EXERCISE DETAILS:
From the records below, extract only the lines running from the line with "กิโลเมตร หรือประมาณ 202,656.25" to the line with "น้ำสาขา 2 ลุ่มน้ำ", both lines included, reproducing them exactly.

(Page-level text extractions)
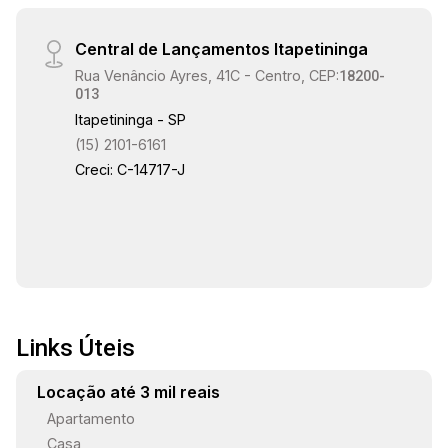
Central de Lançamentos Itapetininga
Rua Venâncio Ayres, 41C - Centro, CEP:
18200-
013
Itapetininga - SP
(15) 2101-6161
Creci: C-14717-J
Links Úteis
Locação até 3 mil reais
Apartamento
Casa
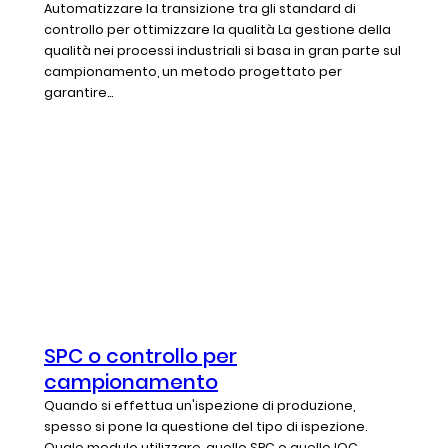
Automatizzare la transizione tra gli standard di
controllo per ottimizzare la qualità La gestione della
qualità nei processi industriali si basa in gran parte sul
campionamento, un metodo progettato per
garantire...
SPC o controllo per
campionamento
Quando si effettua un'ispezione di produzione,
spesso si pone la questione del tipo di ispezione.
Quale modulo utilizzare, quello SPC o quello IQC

--

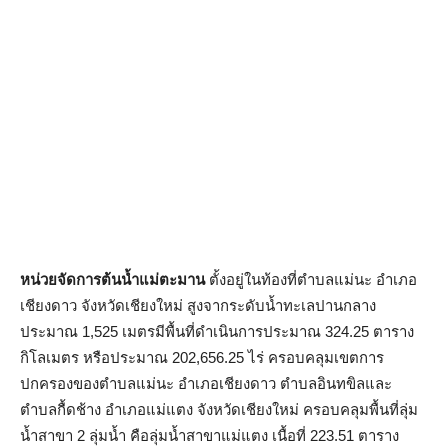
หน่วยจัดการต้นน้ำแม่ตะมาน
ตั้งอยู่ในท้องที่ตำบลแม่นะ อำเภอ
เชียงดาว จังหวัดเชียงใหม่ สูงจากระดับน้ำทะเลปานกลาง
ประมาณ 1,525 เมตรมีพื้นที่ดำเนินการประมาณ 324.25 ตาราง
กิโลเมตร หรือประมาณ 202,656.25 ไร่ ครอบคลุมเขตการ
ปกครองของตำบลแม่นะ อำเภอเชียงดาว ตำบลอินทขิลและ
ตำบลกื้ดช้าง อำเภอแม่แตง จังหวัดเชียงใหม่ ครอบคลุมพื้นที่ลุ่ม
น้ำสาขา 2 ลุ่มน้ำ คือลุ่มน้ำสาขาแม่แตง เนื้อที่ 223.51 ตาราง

SOLUTION TO THE EXERCISE:
กิโลเมตร หรือประมาณ 202,656.25 ไร่ ครอบคลุมเขตการ
ปกครองของตำบลแม่นะ อำเภอเชียงดาว ตำบลอินทขิลและ
ตำบลกื้ดช้าง อำเภอแม่แตง จังหวัดเชียงใหม่ ครอบคลุมพื้นที่ลุ่ม
น้ำสาขา 2 ลุ่มน้ำ คือลุ่มน้ำสาขาแม่แตง เนื้อที่ 223.51 ตาราง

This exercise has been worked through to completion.